Start of Material shown
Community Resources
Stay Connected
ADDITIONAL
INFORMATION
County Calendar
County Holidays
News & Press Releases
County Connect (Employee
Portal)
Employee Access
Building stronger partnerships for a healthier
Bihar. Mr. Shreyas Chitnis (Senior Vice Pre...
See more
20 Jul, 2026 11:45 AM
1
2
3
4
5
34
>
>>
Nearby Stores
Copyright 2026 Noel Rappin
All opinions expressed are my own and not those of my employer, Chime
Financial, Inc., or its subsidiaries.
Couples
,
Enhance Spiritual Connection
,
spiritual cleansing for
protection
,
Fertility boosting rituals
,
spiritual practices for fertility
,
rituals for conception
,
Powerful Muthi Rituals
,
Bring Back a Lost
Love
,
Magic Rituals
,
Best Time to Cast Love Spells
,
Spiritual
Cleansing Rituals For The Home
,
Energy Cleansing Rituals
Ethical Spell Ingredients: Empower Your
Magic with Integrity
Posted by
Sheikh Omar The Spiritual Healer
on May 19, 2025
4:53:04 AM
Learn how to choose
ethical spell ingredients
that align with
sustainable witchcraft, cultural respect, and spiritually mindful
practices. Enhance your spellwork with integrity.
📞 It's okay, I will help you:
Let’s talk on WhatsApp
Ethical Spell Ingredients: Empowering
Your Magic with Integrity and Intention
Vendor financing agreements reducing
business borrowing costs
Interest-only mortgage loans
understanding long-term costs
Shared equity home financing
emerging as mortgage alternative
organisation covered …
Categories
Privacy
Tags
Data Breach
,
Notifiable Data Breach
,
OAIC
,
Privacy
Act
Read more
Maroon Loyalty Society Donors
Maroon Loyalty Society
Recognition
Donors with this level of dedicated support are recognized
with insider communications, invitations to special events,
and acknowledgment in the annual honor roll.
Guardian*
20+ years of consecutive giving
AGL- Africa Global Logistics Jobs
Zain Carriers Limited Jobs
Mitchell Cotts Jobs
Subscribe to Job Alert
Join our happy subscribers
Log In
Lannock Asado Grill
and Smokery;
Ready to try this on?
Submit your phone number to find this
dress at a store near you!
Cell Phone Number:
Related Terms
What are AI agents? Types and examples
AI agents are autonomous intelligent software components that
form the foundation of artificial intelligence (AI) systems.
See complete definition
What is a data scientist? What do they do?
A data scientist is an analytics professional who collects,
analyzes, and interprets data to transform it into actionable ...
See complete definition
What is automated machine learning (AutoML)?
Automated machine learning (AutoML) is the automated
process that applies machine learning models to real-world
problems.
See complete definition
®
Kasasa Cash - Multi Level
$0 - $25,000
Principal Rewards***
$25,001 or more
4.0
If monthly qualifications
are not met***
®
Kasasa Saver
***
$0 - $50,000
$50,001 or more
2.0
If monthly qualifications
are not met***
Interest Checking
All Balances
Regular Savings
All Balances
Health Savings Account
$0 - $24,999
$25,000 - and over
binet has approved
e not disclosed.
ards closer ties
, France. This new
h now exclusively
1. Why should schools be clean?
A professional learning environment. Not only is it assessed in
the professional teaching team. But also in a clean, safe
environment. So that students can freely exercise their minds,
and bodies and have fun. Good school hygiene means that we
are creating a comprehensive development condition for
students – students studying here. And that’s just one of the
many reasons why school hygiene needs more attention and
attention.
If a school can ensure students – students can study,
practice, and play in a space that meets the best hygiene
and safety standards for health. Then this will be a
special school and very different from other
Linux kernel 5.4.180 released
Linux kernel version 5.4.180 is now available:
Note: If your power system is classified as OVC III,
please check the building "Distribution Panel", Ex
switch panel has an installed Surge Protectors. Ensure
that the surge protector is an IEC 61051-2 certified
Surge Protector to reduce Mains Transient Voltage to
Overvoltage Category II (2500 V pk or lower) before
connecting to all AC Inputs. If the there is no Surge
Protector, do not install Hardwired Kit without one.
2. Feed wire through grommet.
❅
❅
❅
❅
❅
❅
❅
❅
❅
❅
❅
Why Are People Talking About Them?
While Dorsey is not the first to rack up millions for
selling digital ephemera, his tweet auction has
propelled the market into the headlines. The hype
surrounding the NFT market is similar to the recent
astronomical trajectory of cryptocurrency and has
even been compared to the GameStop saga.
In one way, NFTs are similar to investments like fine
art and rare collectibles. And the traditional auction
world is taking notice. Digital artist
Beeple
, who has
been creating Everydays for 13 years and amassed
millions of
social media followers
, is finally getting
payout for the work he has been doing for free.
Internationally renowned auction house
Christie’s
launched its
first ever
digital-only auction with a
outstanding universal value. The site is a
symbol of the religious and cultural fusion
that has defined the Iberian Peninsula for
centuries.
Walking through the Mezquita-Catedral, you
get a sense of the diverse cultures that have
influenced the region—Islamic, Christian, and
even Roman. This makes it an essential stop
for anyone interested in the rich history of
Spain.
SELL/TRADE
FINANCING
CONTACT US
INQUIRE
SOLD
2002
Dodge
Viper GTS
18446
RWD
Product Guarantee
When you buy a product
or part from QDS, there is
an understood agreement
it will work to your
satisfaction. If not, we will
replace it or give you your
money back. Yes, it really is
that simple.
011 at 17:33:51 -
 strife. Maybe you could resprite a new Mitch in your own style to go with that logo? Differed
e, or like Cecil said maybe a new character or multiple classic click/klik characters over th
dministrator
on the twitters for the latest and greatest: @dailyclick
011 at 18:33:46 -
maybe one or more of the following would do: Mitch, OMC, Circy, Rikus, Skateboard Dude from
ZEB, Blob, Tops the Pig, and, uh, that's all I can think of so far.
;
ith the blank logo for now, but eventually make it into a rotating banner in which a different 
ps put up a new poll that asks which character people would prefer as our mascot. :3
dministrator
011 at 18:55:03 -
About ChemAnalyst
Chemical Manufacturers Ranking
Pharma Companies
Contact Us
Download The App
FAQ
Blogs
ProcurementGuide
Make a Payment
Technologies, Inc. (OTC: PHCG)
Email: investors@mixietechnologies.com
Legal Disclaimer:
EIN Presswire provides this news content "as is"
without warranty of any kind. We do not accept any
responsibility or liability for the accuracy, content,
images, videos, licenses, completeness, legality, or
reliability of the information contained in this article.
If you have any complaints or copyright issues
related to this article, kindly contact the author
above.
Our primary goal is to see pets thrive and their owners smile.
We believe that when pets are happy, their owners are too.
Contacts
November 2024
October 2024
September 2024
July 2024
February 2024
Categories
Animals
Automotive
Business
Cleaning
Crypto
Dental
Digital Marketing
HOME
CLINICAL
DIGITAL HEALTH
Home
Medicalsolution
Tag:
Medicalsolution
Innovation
End of Material shown
● **What is needed**:
All that is needed is the exact run of lines above from the line containing "please check the" through the line containing "selling digital ephemera, his", both of them included.

● **Written reply**:
please check the building "Distribution Panel", Ex
switch panel has an installed Surge Protectors. Ensure
that the surge protector is an IEC 61051-2 certified
Surge Protector to reduce Mains Transient Voltage to
Overvoltage Category II (2500 V pk or lower) before
connecting to all AC Inputs. If the there is no Surge
Protector, do not install Hardwired Kit without one.
2. Feed wire through grommet.
❅
❅
❅
❅
❅
❅
❅
❅
❅
❅
❅
Why Are People Talking About Them?
While Dorsey is not the first to rack up millions for
selling digital ephemera, his tweet auction has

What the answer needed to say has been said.